I would prefer quantifying over thoughts, than over instantiations. 'C's instantiation' refers to Cerberus, surely? And that was the problem.
>>>
How would you solve the problem?
There are a cluster of problems. One is to explain thoughts characterised by fictional names. The other is sentences like 'S wants a cold beer/mountain bike' &c. The second one shows up a problem for formal logic, more than anything else. You probably know my real beef is not with realists, but with logic since Frege.
"A wanting is not always a lacking"
In most cases of wanting there is an understood action modifying the wanting. If I want to own the bike then when I own it I no longer want to own it. If I want to hold the bike, then when I hold it my desire likewise disappears. If you can think of a counter example please let me know.
Just for clarity of terminology I differentiate love and want. I would say that love is the only object directd intention that does not disappear when it recieves its object. If I love my bike, then I will continue to love it even when I have it.
I believe Object-directedness is an action. It is movement toward an object with the intention of reaching that object. The acting subject does not invest other things with intention but itself moves toward the object.
I also believe that thought is a type of wanting. To say that our ideas intend formal reality can be interpreted to mean that the mind wants to know formal reality. The mystics talk about the fact that we become what we know and know what we become. When this happens our mind is no longer directed to reality it is reality in a sense. It has reproduced that reality within itself, it has received its object. At this point thought ceases and all that is left is love.
"I would prefer quantifying over thoughts, than over instantiations. 'C's instantiation' refers to Cerberus, surely? And that was the problem."

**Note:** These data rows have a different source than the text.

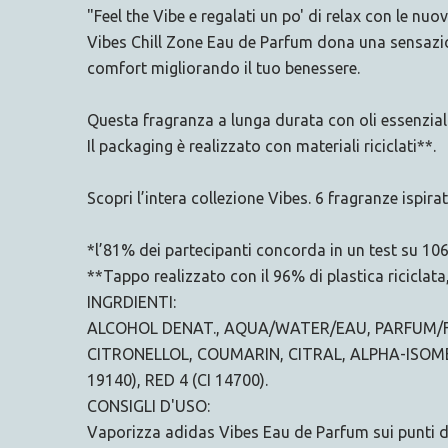
"Feel the Vibe e regalati un po' di relax con le nu
Vibes Chill Zone Eau de Parfum dona una sensazio
comfort migliorando il tuo benessere.
Questa fragranza a lunga durata con oli essenzia
Il packaging è realizzato con materiali riciclati**.
Scopri l’intera collezione Vibes. 6 fragranze ispirate
*l’81% dei partecipanti concorda in un test su 10
**Tappo realizzato con il 96% di plastica riciclata
INGRDIENTI:
ALCOHOL DENAT., AQUA/WATER/EAU, PARFUM/
CITRONELLOL, COUMARIN, CITRAL, ALPHA-ISOM
19140), RED 4 (CI 14700).
CONSIGLI D'USO:
Vaporizza adidas Vibes Eau de Parfum sui punti di p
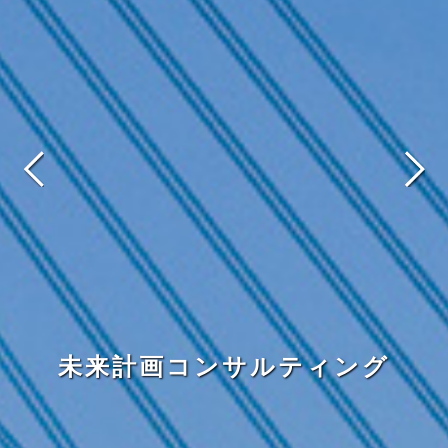
災害に強く住みやすい街づ
未来計画コンサルティング
未来計画コンサルティング
豊かな社会環境の創造
くり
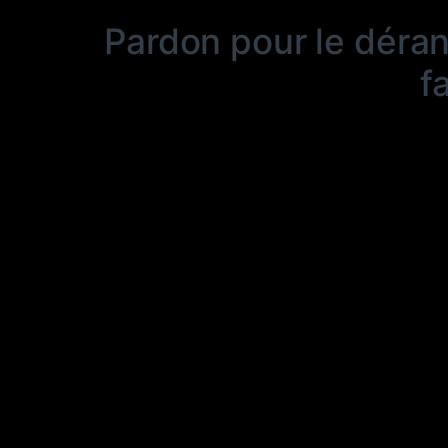
Pardon pour le déra
f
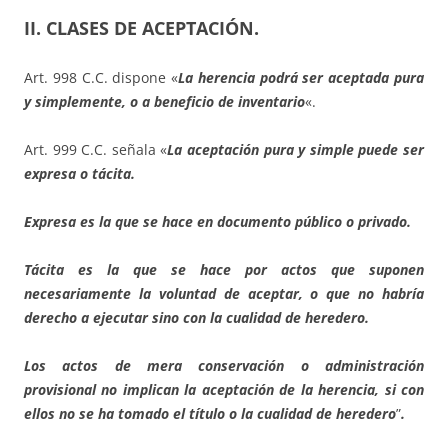
II. CLASES DE ACEPTACIÓN.
Art. 998 C.C. dispone «
La herencia podrá ser aceptada pura
y simplemente, o a beneficio de inventario
«.
Art. 999 C.C. señala «
La aceptación pura y simple puede ser
expresa o tácita.
Expresa es la que se hace en documento público o privado.
Tácita es la que se hace por actos que suponen
necesariamente la voluntad de aceptar, o que no habría
derecho a ejecutar sino con la cualidad de heredero.
Los actos de mera conservación o administración
provisional no implican la aceptación de la herencia, si con
ellos no se ha tomado el título o la cualidad de heredero
”
.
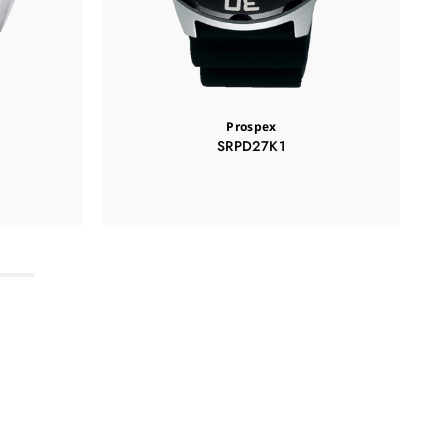
Prospex
SRPD27K1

I know you are busy, but you are not paying attention. C is a property. So this comment makes no sense.
"If I want to own the bike then when I own it I no longer want to own it." Say what? I bought a second mt bike a year ago. I wanted it -- has disc brakes and 27 speed Shimano gearing -- so I bought it. Now I own it. I still want to own it. For it would be false to say that I want to own it no longer.
If I get what I want it does not follow that I no longer want it, though it is true that I no longer lack it. Actually, I think this may pose a problem for what I said about relations.
I see your point.
I have been wrestling with this some more and think I can clear up what I was thinking somewhat.
The idea I intuit is that any acting subject cannot ‘take’ an object without that object becoming part of its action.
I for example I can reduce 'I run a race.' to 'I race.' In 'I want to own a bike'. The action is 'wanting to own a bike' Is this what you mean by "intentional objects are adverbial modifications of acts of intending."?
Thinking however presents an inconsistency. We say 'I think about a bike.' If the bike I think about is a particular bike that exists, and I represent it exactly, could we legitamately say my action is 'thinking the bike'? When thinking about a bike that exists, reality itself is modifying my thinking. But if the bike I think about is only a half formed concept that does not reach reality, then my action is only my action, it is not modified by anything.
Surely the non-existent bike has modified my action. What I think can be said is that that particular bike has not modified my action, rather a combination of properties from other bikes has.